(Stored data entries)

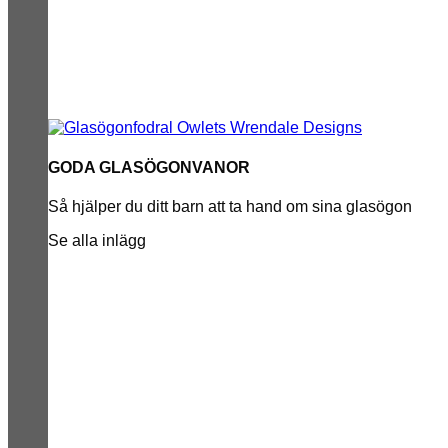
GODA GLASÖGONVANOR
Så hjälper du ditt barn att ta hand om sina glasögon
Se alla inlägg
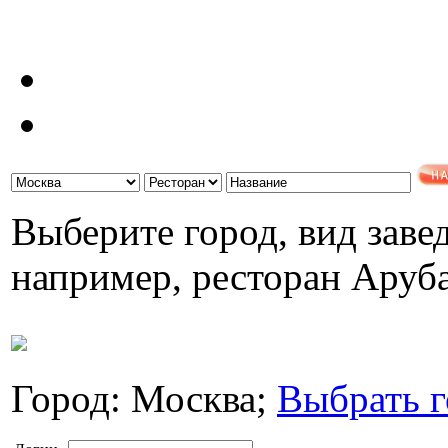
Выберите город, вид завед
например, ресторан Аруб
Город: Москва;
Выбрать г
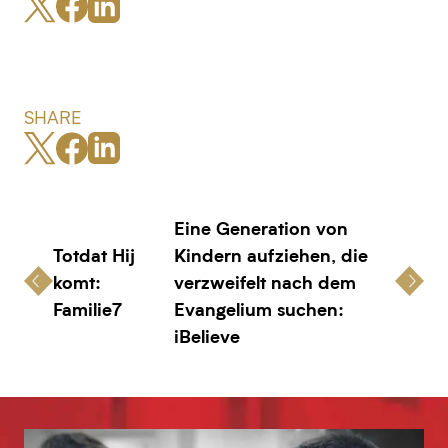
SHARE
Eine Generation von
Totdat Hij
Kindern aufziehen, die
komt:
verzweifelt nach dem
Familie7
Evangelium suchen:
iBelieve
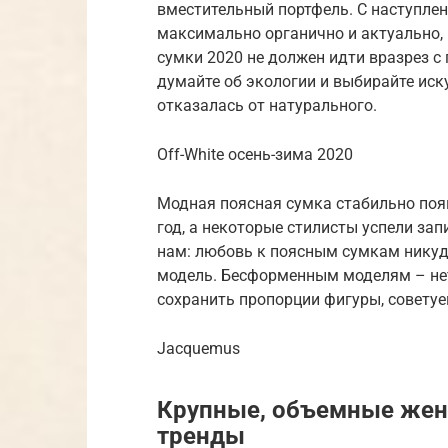
вместительный портфель. С наступлен
максимально органично и актуально, 
сумки 2020 не должен идти вразрез с
думайте об экологии и выбирайте иск
отказалась от натурального.
Off-White осень-зима 2020
Модная поясная сумка стабильно появ
год, а некоторые стилисты успели зап
нам: любовь к поясным сумкам никуд
модель. Бесформенным моделям – не
сохранить пропорции фигуры, советуем
Jacquemus
Крупные, объемные жен
тренды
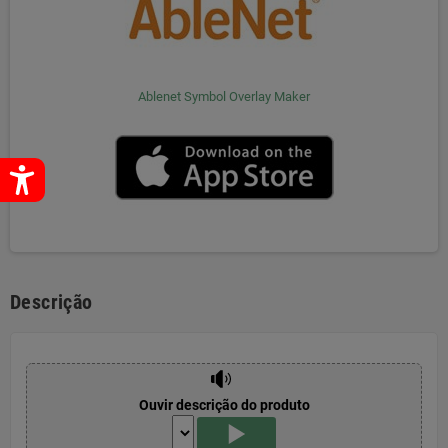
Ablenet Symbol Overlay Maker
Descrição
Ouvir descrição do produto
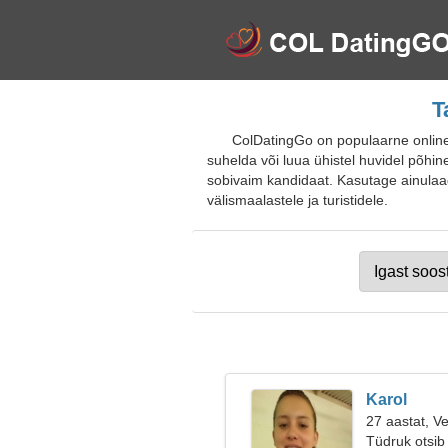
T
ColDatingGo on populaarne online
suhelda või luua ühistel huvidel põhinev
sobivaim kandidaat. Kasutage ainulaads
välismaalastele ja turistidele.
Karol
27 aastat, V
Tüdruk otsib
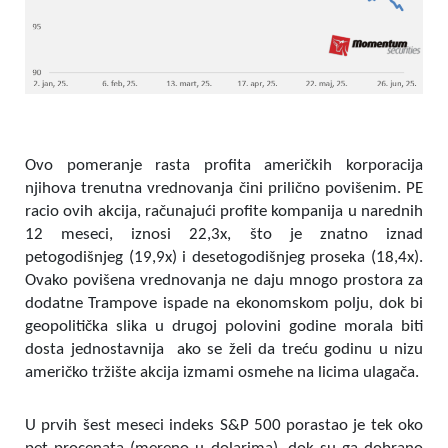
Ovo pomeranje rasta profita američkih korporacija
njihova trenutna vrednovanja čini prilično povišenim. PE
racio ovih akcija, računajući profite kompanija u narednih
12 meseci, iznosi 22,3x, što je znatno iznad
petogodišnjeg (19,9x) i desetogodišnjeg proseka (18,4x).
Ovako povišena vrednovanja ne daju mnogo prostora za
dodatne Trampove ispade na ekonomskom polju, dok bi
geopolitička slika u drugoj polovini godine morala biti
dosta jednostavnija ako se želi da treću godinu u nizu
američko tržište akcija izmami osmehe na licima ulagača.
U prvih šest meseci indeks S&P 500 porastao je tek oko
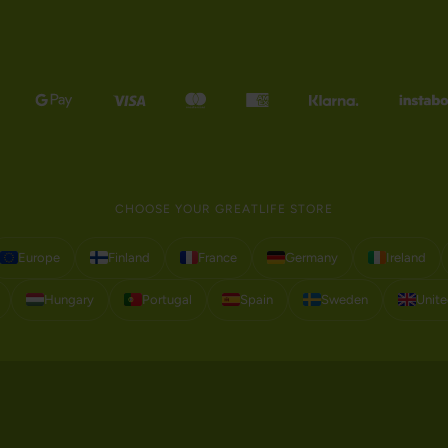
CHOOSE YOUR GREATLIFE STORE
Europe
Finland
France
Germany
Ireland
Hungary
Portugal
Spain
Sweden
Unit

Task details
Please transcribe, with no additions, the lines starting at the one that contains "Ovako povišena vrednovanja" and running through the last line of the entries, inclusive. Leave the pictures out.

Reply to the task
Ovako povišena vrednovanja ne daju mnogo prostora za
dodatne Trampove ispade na ekonomskom polju, dok bi
geopolitička slika u drugoj polovini godine morala biti
dosta jednostavnija ako se želi da treću godinu u nizu
američko tržište akcija izmami osmehe na licima ulagača.
U prvih šest meseci indeks S&P 500 porastao je tek oko
CHOOSE YOUR GREATLIFE STORE
Europe
Finland
France
Germany
Ireland
Hungary
Portugal
Spain
Sweden
Unit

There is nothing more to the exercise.